Jiva Overview

Jiva Sparse File Layout

The following content is modified with some architectural change as compared to Rancher’s LongHorn .

Jiva replicas are built using Linux sparse files, which support thin provisioning. Jiva does not maintain additional metadata to indicate which blocks are used. The block size is 4K. When a replica gets added at the controller, it creates an auto-generated snapshot(differencing disk). As the number of snapshots grows, the differencing disk chain could get quite long. To improve read performance, Jiva, therefore, maintains a read index table that records which differencing disk holds valid data for each 4K block. In the following figure, the volume has eight blocks. The read index table has eight entries and is filled up lazily as read operation takes place.
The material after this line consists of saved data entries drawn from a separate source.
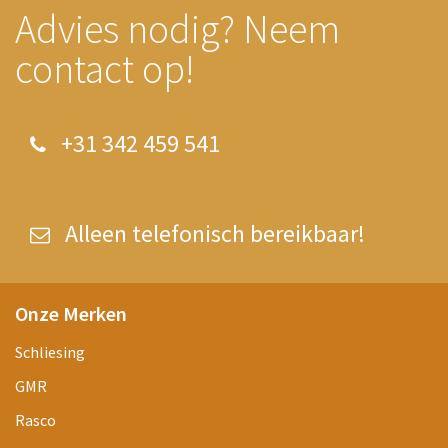
Advies nodig? Neem
contact op!
+31 342 459 541
Alleen telefonisch bereikbaar!
Onze Merken
Schliesing
GMR
Rasco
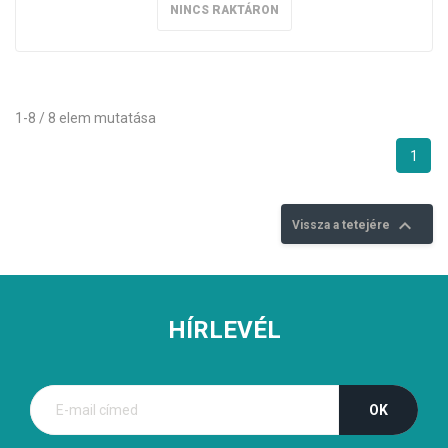
NINCS RAKTÁRON
1-8 / 8 elem mutatása
1

Vissza a tetejére
HÍRLEVÉL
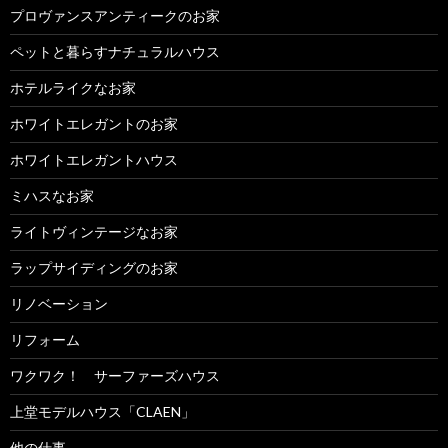
プロヴァンスアンティークのお家
ペットと暮らすナチュラルハウス
ホテルライクなお家
ホワイトエレガントのお家
ホワイトエレガントハウス
ミハスなお家
ライトヴィンテージなお家
ラップサイディングのお家
リノベーション
リフォーム
ワクワク！ サーファーズハウス
上堂モデルハウス「CLAEN」
他の仕事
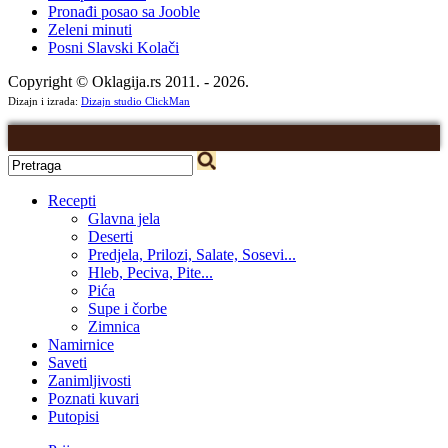
Pronađi posao sa Jooble
Zeleni minuti
Posni Slavski Kolači
Copyright © Oklagija.rs 2011. - 2026.
Dizajn i izrada:
Dizajn studio ClickMan
Recepti
Glavna jela
Deserti
Predjela, Prilozi, Salate, Sosevi...
Hleb, Peciva, Pite...
Pića
Supe i čorbe
Zimnica
Namirnice
Saveti
Zanimljivosti
Poznati kuvari
Putopisi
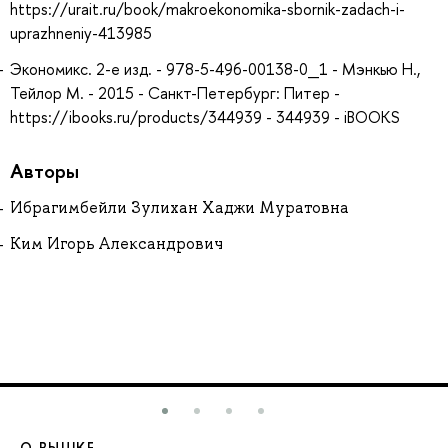
https://urait.ru/book/makroekonomika-sbornik-zadach-i-
uprazhneniy-413985
Экономикс. 2-е изд. - 978-5-496-00138-0_1 - Мэнкью Н.,
Тейлор М. - 2015 - Санкт-Петербург: Питер -
https://ibooks.ru/products/344939 - 344939 - iBOOKS
Авторы
Ибрагимбейли Зулихан Хаджи Муратовна
Ким Игорь Александрович
О ВЫШКЕ
О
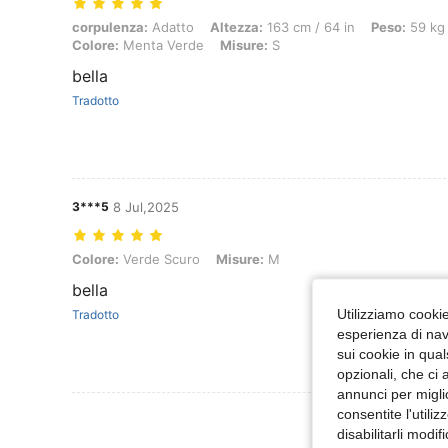
corpulenza: Adatto, Altezza: 163 cm / 64 in, Peso: 59 kg / 130 lbs, 
corpulenza:
Adatto
Altezza:
163 cm / 64 in
Peso:
59 kg 
Colore:
Menta Verde
Misure:
S
bella
Tradotto
3***5
8 Jul,2025
Colore: Verde Scuro, Misure: M
Colore:
Verde Scuro
Misure:
M
bella
Utilizziamo cookie 
Tradotto
esperienza di navi
sui cookie in qual
opzionali, che ci 
annunci per migli
consentite l'utili
Visualizza Altre
disabilitarli modi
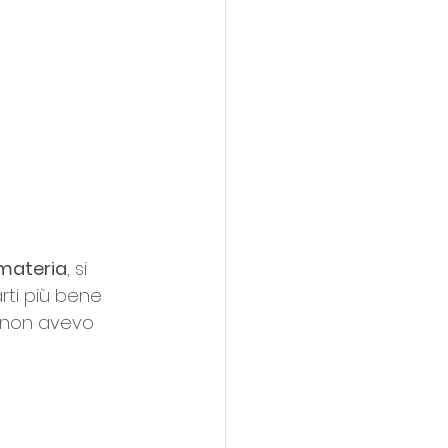
 materia
, si 
ti più bene 
 non avevo 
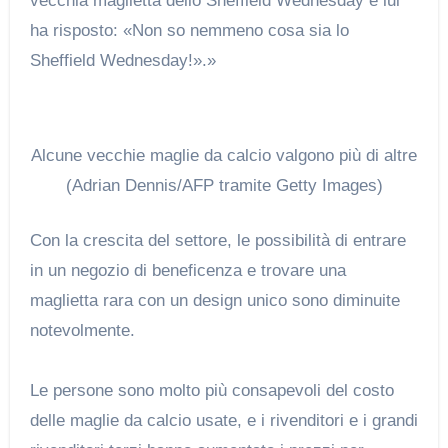
vecchia maglietta dello Sheffield Wednesday e lui
ha risposto: «Non so nemmeno cosa sia lo
Sheffield Wednesday!».»
Alcune vecchie maglie da calcio valgono più di altre
(Adrian Dennis/AFP tramite Getty Images)
Con la crescita del settore, le possibilità di entrare
in un negozio di beneficenza e trovare una
maglietta rara con un design unico sono diminuite
notevolmente.
Le persone sono molto più consapevoli del costo
delle maglie da calcio usate, e i rivenditori e i grandi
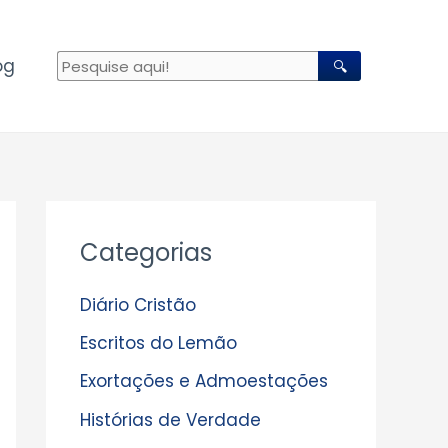
og
🔍
A
Categorias
r
q
Diário Cristão
u
Escritos do Lemão
i
Exortações e Admoestações
v
Histórias de Verdade
o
A write operation writes the data on the latest file(head), deletes(fallocate) the corresponding block from the older snapshots(or differencing disks) and updates the index in the table, which now points to the live data.

Longhorn read index

Replica Rebuild

The Jiva volume controller is responsible for initiating and coordinating the process of syncing the replicas. Once a replica comes up, it tries to get added to controller and controller will mark it as WO(Write Only). Then the replica initiates the rebuilding process from other healthy replicas. After the sync is completed, the volume controller sets the new replica to RW (read-write) mode.

Note: If REPLICATION_FACTOR is still met even after a replica is marked faulty, the controller will continue to serve R/W IOs. Else, it will wait for satisfying REPLICATION_FACTOR((n/2)+1; where n is the number of replicas).